By Liam O’Neill, and Arthur J. Hartz
Health Affairs, April 2012
Physician-owned cardiac specialty hospitals advertise that they have outstanding physicians and results. To test this assertion, we examined who gets referred to these hospitals, as well as whether different results occur when specialty physicians split their caseloads among specialty and general hospitals in the same markets. Using data on 210,135 patients who underwent percutaneous coronary interventions in Texas during 2004–07, we found that the risk-adjusted in-hospital mortality rate for patients treated at specialty hospitals was significantly below the rate for all hospitals in the state (0.68 percent versus 1.50 percent). However, the rate was significantly higher when physicians who owned cardiac specialty hospitals treated patients in general hospitals (2.27 percent versus 1.50 percent). In addition, several patient characteristics were associated with a lower likelihood of being admitted to a cardiac hospital for cardiac care, such as being African American or Hispanic and having Medicaid or no health insurance. After adjustment for patient severity and number of procedures performed, the overall outcomes for cardiologists who owned specialty hospitals were not significantly different from the “average outcomes” obtained at noncardiac hospitals. In contrast to previous studies, patient outcomes were found to be highly dependent on the type of hospital where the procedure was performed. To remove a potential source of bias and achieve a more balanced comparison, the quality statistics reported by physician-owned cardiac hospitals should be adjusted to incorporate the high rates of poor outcomes for the many procedures done by their cardiologists at nearby noncardiac hospitals.

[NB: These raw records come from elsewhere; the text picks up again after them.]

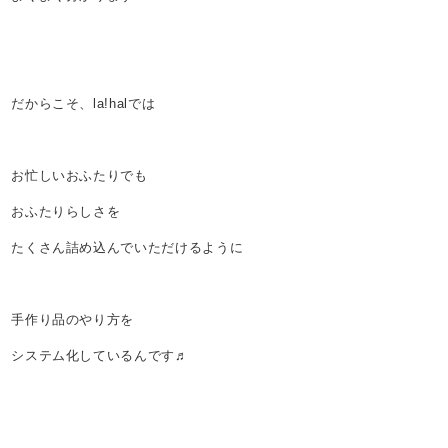
だからこそ、la!halでは
お忙しいおふたりでも
おふたりらしさを
たくさん詰め込んでいただけるように
手作り品のやり方を
システム化しているんです♬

http://content.healthaffairs.org/content/31/4/806.abstract
Comment:
By Don McCanne, MD
Primarily because of conflict of interest considerations, physician-owned specialty hospitals, such as the cardiac specialty hospitals reported in this study, have remained controversial.
Physician owners tout the lower mortality rates and higher quality ratings in their own cardiac specialty hospitals. This study confirms a very high patient selection bias with the disturbing result that these same physicians have offsetting higher mortality rates when they admit Medicaid, uninsured, and minority patients to noncardiac hospitals. Thus, overall these physicians are not improving their own personal performances but rather are cream skimming their patients whom the admit to their cardiac hospitals in which they have an ownership interest.
The single payer model supported by Physicians for a National Health Program not only provides the administrative efficiencies of establishing a single, equitably-funded, universal risk pool, but it also calls for elimination of for-profit ownership and for separate budgeting of capital improvements. Under such a model a cardiac specialty hospital would be built only if it best served the interests of the patients – all patients. It would not be built for the purpose of advancing the fame and fortune of physician owners.